=== WORK ITEM ===
The records follow. Transcribe only the lines from the line containing "Ich bin Michaela" through the end, both ends included, and leave out the pictures.

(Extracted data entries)
* * * * * * * * *
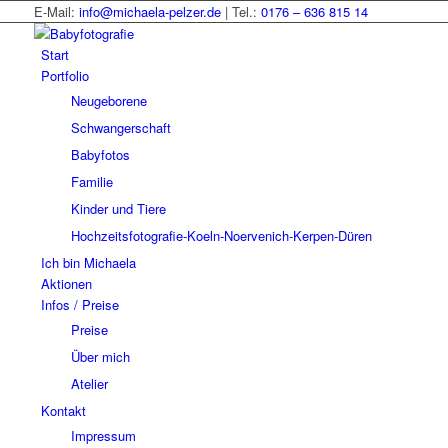
E-Mail:
info@michaela-pelzer.de
| Tel.:
0176 – 636 815 14
Start
Portfolio
Neugeborene
Schwangerschaft
Babyfotos
Familie
Kinder und Tiere
Hochzeitsfotografie-Koeln-Noervenich-Kerpen-Düren
Ich bin Michaela
Aktionen
Infos / Preise
Preise
Über mich
Atelier
Kontakt
Impressum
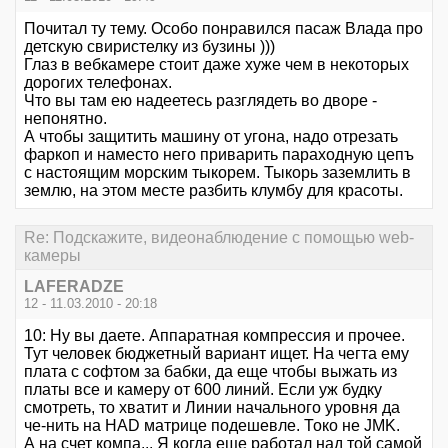
Почитал ту тему. Особо понравился пасаж Влада про
детскую свиристелку из бузины )))
Глаз в вебкамере стоит даже хуже чем в некоторых
дорогих телефонах.
Что вы там ею надеетесь разглядеть во дворе -
непонятно.
А чтобы защитить машину от угона, надо отрезать
фаркоп и наместо него приварить параходную цепъ
с настоящим морским тыкорем. Тыкорь заземлить в
землю, на этом месте разбить клумбу для красоты.
Re: Подскажите, видеонаблюдение с помощью web-
камеры
LAFERADZE
12 - 11.03.2010 - 20:18
10: Ну вы даете. Аппаратная компрессия и прочее.
Тут человек бюджетный вариант ищет. На чегта ему
плата с софтом за бабки, да еще чтобы выжать из
платы все и камеру от 600 линий. Если уж будку
смотреть, то хватит и Линии начального уровня да
че-нить на HAD матрице подешевле. Токо не JMK.
А на счет компа... Я когда еще работал над той самой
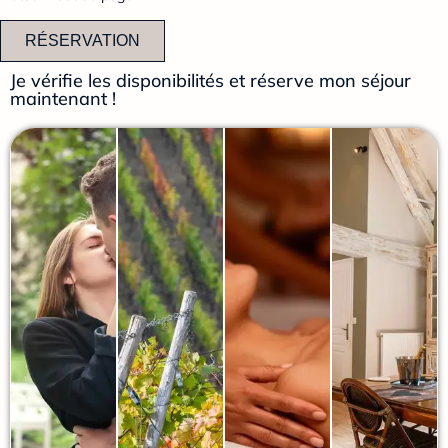
RÉSERVATION
Je vérifie les disponibilités et réserve mon séjour
maintenant !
* * * * * * * * *
=== ANSWER SECTION ===
Ich bin Michaela
Aktionen
Infos / Preise
Preise
Über mich
Atelier
Kontakt
Impressum
Почитал ту тему. Особо понравился пасаж Влада про
детскую свиристелку из бузины )))
Глаз в вебкамере стоит даже хуже чем в некоторых
дорогих телефонах.
Что вы там ею надеетесь разглядеть во дворе -
непонятно.
А чтобы защитить машину от угона, надо отрезать
фаркоп и наместо него приварить параходную цепъ
с настоящим морским тыкорем. Тыкорь заземлить в
землю, на этом месте разбить клумбу для красоты.
Re: Подскажите, видеонаблюдение с помощью web-
камеры
LAFERADZE
12 - 11.03.2010 - 20:18
10: Ну вы даете. Аппаратная компрессия и прочее.
Тут человек бюджетный вариант ищет. На чегта ему
плата с софтом за бабки, да еще чтобы выжать из
платы все и камеру от 600 линий. Если уж будку
смотреть, то хватит и Линии начального уровня да
че-нить на HAD матрице подешевле. Токо не JMK.
А на счет компа... Я когда еще работал над той самой
RÉSERVATION
Je vérifie les disponibilités et réserve mon séjour
maintenant !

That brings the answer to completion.